Como explica o cientista político e professor de Filosofia da Universidade Federal de Roraima (UFRR), Paulo Racoski, o apoio a candidaturas por parte de articulações como a Apib, ao dar maior visibilidade aos candidatos indígenas, abre ainda a possibilidade dessas candidaturas receberem uma fatia maior do Fundo Partidário.
“Por mais que tenha crescido o número de candidaturas, a viabilidade delas é sempre muito baixa, porque o investimento para deslanchá-las, é baixo”, esclarece o professor.
“Não basta ter o nome de uma pessoa indígena autodeclarada e reconhecida pelas comunidades. Só isso não vai viabilizar a candidatura ou até a eleição desses representantes” - Paulo Racoski.
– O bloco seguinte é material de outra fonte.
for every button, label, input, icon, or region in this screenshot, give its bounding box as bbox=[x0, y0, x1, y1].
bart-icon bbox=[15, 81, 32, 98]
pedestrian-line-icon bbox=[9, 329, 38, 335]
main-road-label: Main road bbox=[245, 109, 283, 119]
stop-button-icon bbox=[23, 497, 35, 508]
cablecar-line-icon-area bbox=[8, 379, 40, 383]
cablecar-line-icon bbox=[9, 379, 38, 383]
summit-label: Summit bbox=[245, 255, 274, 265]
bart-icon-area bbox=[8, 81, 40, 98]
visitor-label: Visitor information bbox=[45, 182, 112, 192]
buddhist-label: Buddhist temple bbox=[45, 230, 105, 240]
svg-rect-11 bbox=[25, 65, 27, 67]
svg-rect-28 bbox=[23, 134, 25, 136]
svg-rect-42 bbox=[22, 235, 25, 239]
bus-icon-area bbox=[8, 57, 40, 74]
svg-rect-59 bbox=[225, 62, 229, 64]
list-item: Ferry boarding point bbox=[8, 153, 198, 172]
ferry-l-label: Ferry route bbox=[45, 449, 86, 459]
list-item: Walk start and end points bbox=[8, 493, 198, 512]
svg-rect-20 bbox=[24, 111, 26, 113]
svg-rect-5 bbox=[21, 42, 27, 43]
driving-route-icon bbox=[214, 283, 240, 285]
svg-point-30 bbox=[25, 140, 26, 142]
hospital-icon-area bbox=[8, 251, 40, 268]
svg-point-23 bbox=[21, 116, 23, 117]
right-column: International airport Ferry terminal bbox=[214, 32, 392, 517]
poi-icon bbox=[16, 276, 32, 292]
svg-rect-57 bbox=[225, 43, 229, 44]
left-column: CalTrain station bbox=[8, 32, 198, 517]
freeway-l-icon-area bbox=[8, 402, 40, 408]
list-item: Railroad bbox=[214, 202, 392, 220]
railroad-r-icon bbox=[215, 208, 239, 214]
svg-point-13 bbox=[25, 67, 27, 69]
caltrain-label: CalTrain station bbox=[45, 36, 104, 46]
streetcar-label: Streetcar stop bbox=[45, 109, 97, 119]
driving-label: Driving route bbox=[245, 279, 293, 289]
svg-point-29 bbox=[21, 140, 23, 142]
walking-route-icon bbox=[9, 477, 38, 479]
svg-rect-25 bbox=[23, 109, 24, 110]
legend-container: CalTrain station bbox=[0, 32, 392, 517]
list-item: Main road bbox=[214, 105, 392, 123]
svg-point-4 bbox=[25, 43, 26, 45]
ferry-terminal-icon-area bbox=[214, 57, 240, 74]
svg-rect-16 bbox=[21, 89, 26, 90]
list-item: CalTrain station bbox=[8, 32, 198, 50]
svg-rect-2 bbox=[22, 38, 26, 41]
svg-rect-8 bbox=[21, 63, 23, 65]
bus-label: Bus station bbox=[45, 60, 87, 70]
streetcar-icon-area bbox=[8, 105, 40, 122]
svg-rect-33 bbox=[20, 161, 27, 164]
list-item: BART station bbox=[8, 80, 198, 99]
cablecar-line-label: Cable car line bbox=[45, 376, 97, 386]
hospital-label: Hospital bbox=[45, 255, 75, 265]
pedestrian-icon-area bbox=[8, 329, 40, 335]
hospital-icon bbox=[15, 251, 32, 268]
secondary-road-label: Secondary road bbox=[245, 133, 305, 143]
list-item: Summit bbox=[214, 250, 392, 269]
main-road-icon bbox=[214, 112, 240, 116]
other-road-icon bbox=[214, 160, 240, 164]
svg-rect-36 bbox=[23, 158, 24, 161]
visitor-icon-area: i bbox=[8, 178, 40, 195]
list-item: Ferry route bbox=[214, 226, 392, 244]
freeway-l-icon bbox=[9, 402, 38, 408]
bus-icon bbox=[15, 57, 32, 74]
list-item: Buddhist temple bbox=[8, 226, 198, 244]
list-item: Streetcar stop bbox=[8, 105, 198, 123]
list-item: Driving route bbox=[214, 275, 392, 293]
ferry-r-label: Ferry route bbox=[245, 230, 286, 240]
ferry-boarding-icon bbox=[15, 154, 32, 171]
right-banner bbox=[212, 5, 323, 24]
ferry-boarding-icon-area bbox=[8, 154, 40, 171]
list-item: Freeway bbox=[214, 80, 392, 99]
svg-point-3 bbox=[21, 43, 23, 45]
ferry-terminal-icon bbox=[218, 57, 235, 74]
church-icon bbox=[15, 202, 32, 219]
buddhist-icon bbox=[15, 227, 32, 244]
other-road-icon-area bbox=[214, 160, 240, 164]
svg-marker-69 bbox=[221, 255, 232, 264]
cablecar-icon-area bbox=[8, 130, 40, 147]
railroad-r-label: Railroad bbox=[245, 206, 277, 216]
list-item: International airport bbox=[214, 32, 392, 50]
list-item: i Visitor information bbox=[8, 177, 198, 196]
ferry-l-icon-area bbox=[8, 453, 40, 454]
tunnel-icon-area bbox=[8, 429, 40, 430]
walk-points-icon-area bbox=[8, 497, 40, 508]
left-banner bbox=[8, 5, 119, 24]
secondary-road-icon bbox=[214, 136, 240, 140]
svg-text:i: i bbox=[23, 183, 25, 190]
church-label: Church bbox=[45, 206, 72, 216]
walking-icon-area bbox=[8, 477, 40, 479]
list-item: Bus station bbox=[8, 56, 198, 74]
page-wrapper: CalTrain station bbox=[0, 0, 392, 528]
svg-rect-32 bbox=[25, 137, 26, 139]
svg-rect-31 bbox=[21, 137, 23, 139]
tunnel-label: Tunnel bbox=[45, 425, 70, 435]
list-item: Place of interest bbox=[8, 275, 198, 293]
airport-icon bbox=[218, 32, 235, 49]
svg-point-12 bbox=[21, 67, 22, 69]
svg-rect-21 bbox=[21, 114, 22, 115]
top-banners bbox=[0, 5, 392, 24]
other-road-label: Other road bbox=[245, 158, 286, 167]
Corroborando o depoimento de Ariene Sussui, Racoski justifica que a falta de aporte financeiro dedicado a candidaturas indígenas, especificamente em Roraima, ocorre devido ao alto índice de rejeição à identidade indígena regional – apesar do alto índice de descendentes de povos indígenas não-autodeclarados no estado.
“Nem todo mundo se reconhece (como descendente de indígenas). Se essa população se reconhecesse e lutasse pela garantia de seus direitos, teríamos uma ampla eleição de representantes, tanto na eleição de 2022, como nessa de 2024 - independente do aspecto ideológico ou do espectro político”, avalia Racoski.
Segundo o professor, a disputa por territórios garantidos aos povos tradicionais pela Constituição é um dos vários motivos para a rejeição da identidade.
Cenário positivo
Para Paulo Racoski, no entanto, as eleições de 2022 pavimentaram um bom caminho para as candidaturas indígenas nas próximas eleições. Já que, segundo ele, apesar de derrotas como a não-reeleição de Joenia Wapichana, o número de votos somados em pessoas indígenas aumentou – o que indica um bom cenário para 2024.
“A eleição de 2022 mostrou que há uma viabilidade de representatividade étnico-cultural e de gênero para os povos tradicionais. Esses mais de 100 mil votos, os candidatos ao Senado, outras pessoas que também levaram a pauta indígena e os votos na Joenia, podem viabilizar eleições de vereadores ou até mesmo de prefeitos e vice-prefeitos”, diz ele.
“Eu acredito que (podem ocorrer) principalmente no Uiramutã, que aí já teve a experiência administrativa de uma prefeitura, e de vereadores”, conclui.
* Grupo 2. Conteúdo experimental produzido no escopo da disciplina JOR53 – Jornalismo Especializado I.